En un mundo donde parecía que todo estaba perdido, siempre surgía algo que volvía a encender la llama de la esperanza. A lo largo de unos dos mil años, la humanidad había tropezado una y otra vez, pero siempre anhelaba un cambio. Sabían que la solución estaba en su conciencia, en superar la indiferencia y en reconocer que no había una única verdad.
Había quienes pensaban de manera diferente, quienes veían el mundo desde otra perspectiva. No estaban ni más allá ni más acá, eran como todos los demás, y lo único que faltaba era unirse.
En los campos, cientos de miles de personas se habían convertido en víctimas invisibles. El desempleo, los monocultivos, las fumigaciones y la devastación ecológica impulsada por un capitalismo voraz los habían obligado a abandonar sus tierras y culturas regionales. Eran víctimas del consumismo, de las grandes corporaciones y de los cultivos destinados a llenar los tanques de automóviles en lugar de alimentar a los hambrientos.
La sociedad se estaba acostumbrando a la muerte, a la protesta, al asalto y al placer de aquellos que no respetaban la vida. Las marchas silenciosas y los pedidos de justicia se habían vuelto parte de la rutina, un calvario que parecía no tener fin.
El mercado regulaba todo, pero este mercado estaba controlado por las grandes corporaciones, y todos eran víctimas de su poder. Se dieron cuenta de que todos eran necesarios para todos, que la existencia del otro era vital para un futuro mejor.
Las hermanas y hermanos latinoamericanos comprendieron que debían unirse para generar alternativas de cambio y mantener la esperanza de un nuevo comienzo.

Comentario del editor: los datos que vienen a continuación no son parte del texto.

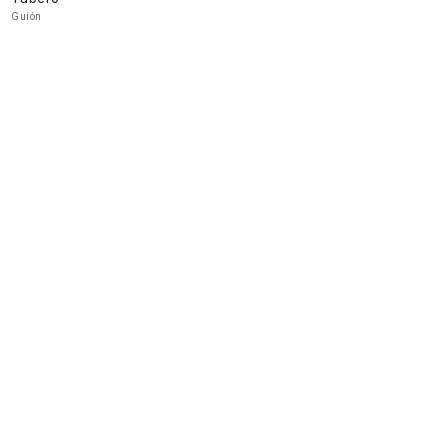
Guión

La primera medida era detener la catástrofe ecológica que causaba miles de muertes y desplazamientos debido a inundaciones, sequías, terremotos y más. Las deforestaciones, los monocultivos, la contaminación de los ríos y la minería estaban devastando la tierra.
Entendieron que las grandes corporaciones no resolverían el hambre de los pueblos; no era su objetivo. Necesitaban a los pueblos empobrecidos para su beneficio, y estaban dispuestas a explotarlos al máximo.

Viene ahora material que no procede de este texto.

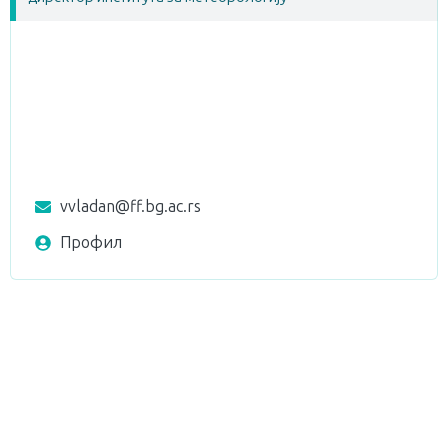
vvladan@ff.bg.ac.rs
Профил
Универзитет у Београду
ФИЗИЧКИ ФАКУЛТЕТ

La solución estaba en volver a los mercados locales, a la producción comunitaria, a repoblar el campo y redistribuir la población. Debían cultivar variedades adecuadas a cada suelo y evitar las cadenas de enfriamiento que consumían energía y beneficiaban a los monopolios.
El futuro estaba en sus manos, y debían tomarlo con valentía. Negarse a hacerlo era negar su propia existencia y la oportunidad de un mundo más saludable, justo y sostenible para sus hijos.
Debían crecer a partir de las diferencias y avanzar desde las coincidencias, con la convicción de que todos eran necesarios para todos. Así, juntos, podían construir un mundo mejor.